A recent study published in the British Medical Journal found that plasma from convalescent patients (i.e. those who had COVID-19 in the past) was NOT effective in treating active coronavirus patients.
Mills-Peninsula Hospital:
Peninsula Hospital continues not to be full and is managing its share of COVID-19 cases as well as could be hoped for. Plenty of beds are still available in case more people fall ill and all the treatment modalities we discussed above are available here.
People hospitalized at Peninsula Hospital for reasons other than COVID-19 may now have one visitor per day during visiting hours (10 am to 5 pm daily). Visitors will be screened for symptoms and asked to provide their name and phone number for contact tracing purposes. Also, visitors must wear specific face masks provided by Sutter.
Our Community and Beyond:
The State of California has come out with a new color-coded system to guide reopening of different parts of the state: this system has 4 tiers: certain criteria such as each region's number of positive COVID-19 tests, hospitalizations, and Intensive Care Unit admissions will dictate what tier is appropriate for each region. Also, each region needs to be in a certain tier for at least 21 days and have improved their COVID-19 metrics for this time period prior to being able to "advance" to a higher/ better tier. The lower the tier, the more likely the region can open services.

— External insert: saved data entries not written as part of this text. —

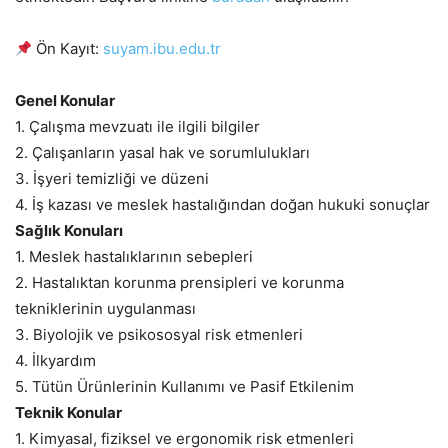
Ön Kayıt:
suyam.ibu.edu.tr
Genel Konular
1. Çalışma mevzuatı ile ilgili bilgiler
2. Çalışanların yasal hak ve sorumlulukları
3. İşyeri temizliği ve düzeni
4. İş kazası ve meslek hastalığından doğan hukuki sonuçlar
Sağlık Konuları
1. Meslek hastalıklarının sebepleri
2. Hastalıktan korunma prensipleri ve korunma
tekniklerinin uygulanması
3. Biyolojik ve psikososyal risk etmenleri
4. İlkyardım
5. Tütün Ürünlerinin Kullanımı ve Pasif Etkilenim
Teknik Konular
1. Kimyasal, fiziksel ve ergonomik risk etmenleri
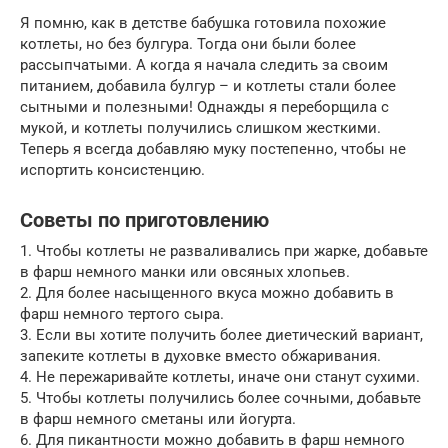
Я помню, как в детстве бабушка готовила похожие
котлеты, но без булгура. Тогда они были более
рассыпчатыми. А когда я начала следить за своим
питанием, добавила булгур – и котлеты стали более
сытными и полезными! Однажды я переборщила с
мукой, и котлеты получились слишком жесткими.
Теперь я всегда добавляю муку постепенно, чтобы не
испортить консистенцию.
Советы по приготовлению
1. Чтобы котлеты не разваливались при жарке, добавьте
в фарш немного манки или овсяных хлопьев.
2. Для более насыщенного вкуса можно добавить в
фарш немного тертого сыра.
3. Если вы хотите получить более диетический вариант,
запеките котлеты в духовке вместо обжаривания.
4. Не пережаривайте котлеты, иначе они станут сухими.
5. Чтобы котлеты получились более сочными, добавьте
в фарш немного сметаны или йогурта.
6. Для пикантности можно добавить в фарш немного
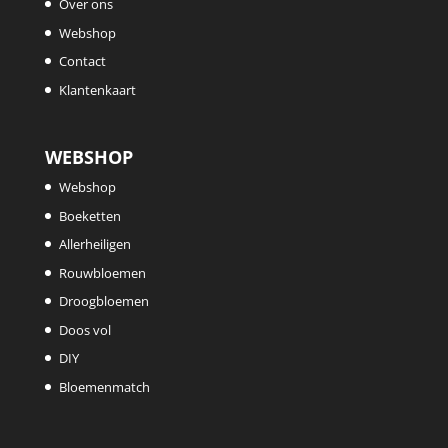
Over ons
Webshop
Contact
Klantenkaart
WEBSHOP
Webshop
Boeketten
Allerheiligen
Rouwbloemen
Droogbloemen
Doos vol
DIY
Bloemenmatch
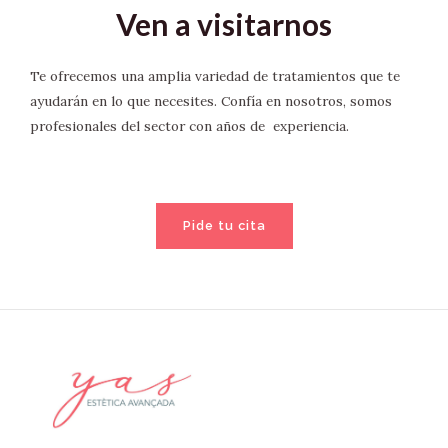
Ven a visitarnos
Te ofrecemos una amplia variedad de tratamientos que te
ayudarán en lo que necesites. Confía en nosotros, somos
profesionales del sector con años de experiencia.
Pide tu cita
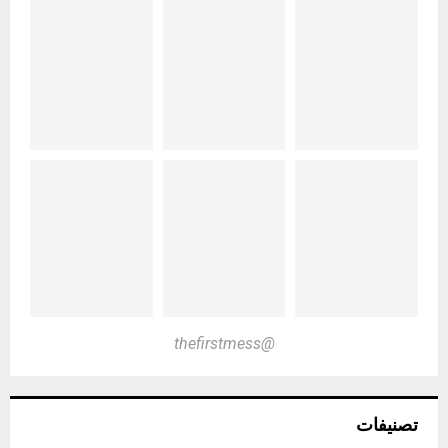
@thefirstmess
تصنيفات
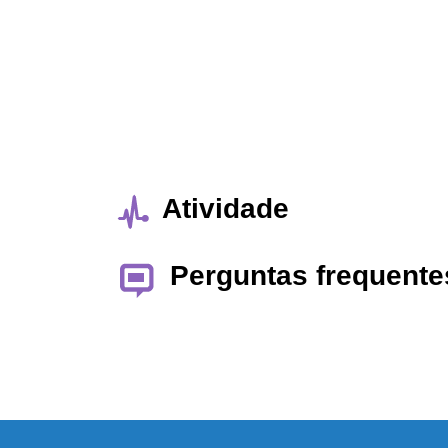
Atividade
Perguntas frequente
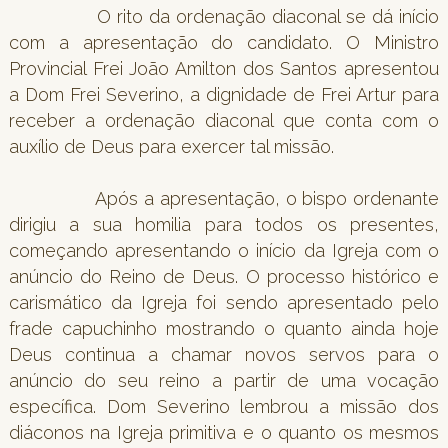
O rito da ordenação diaconal se dá início
com a apresentação do candidato. O Ministro
Provincial Frei João Amilton dos Santos apresentou
a Dom Frei Severino, a dignidade de Frei Artur para
receber a ordenação diaconal que conta com o
auxílio de Deus para exercer tal missão.
Após a apresentação, o bispo ordenante
dirigiu a sua homilia para todos os presentes,
começando apresentando o início da Igreja com o
anúncio do Reino de Deus. O processo histórico e
carismático da Igreja foi sendo apresentado pelo
frade capuchinho mostrando o quanto ainda hoje
Deus continua a chamar novos servos para o
anúncio do seu reino a partir de uma vocação
específica. Dom Severino lembrou a missão dos
diáconos na Igreja primitiva e o quanto os mesmos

On October 19, San Mateo mandated a new compliance unit that will monitor businesses on issues related to compliance with county-related health orders. Specifically, businesses must implement social distancing protocols, require face coverings, and provide hand sanitizer or soap and water. If businesses are not in compliance, they will first be issued a warning. If the issues continue, civil penalties will be implemented (such as fines between $250 and $3000 per violation). Finally, the state reserves the right to criminally prosecute repeat offenders.
Santa Clara County has closed pro sporting events and amusement parks for the foreseeable future
On October 19, Gov. Newsom announced his plans to launch a scientific working group to examine the safety of any coronavirus vaccines that receive federal approval.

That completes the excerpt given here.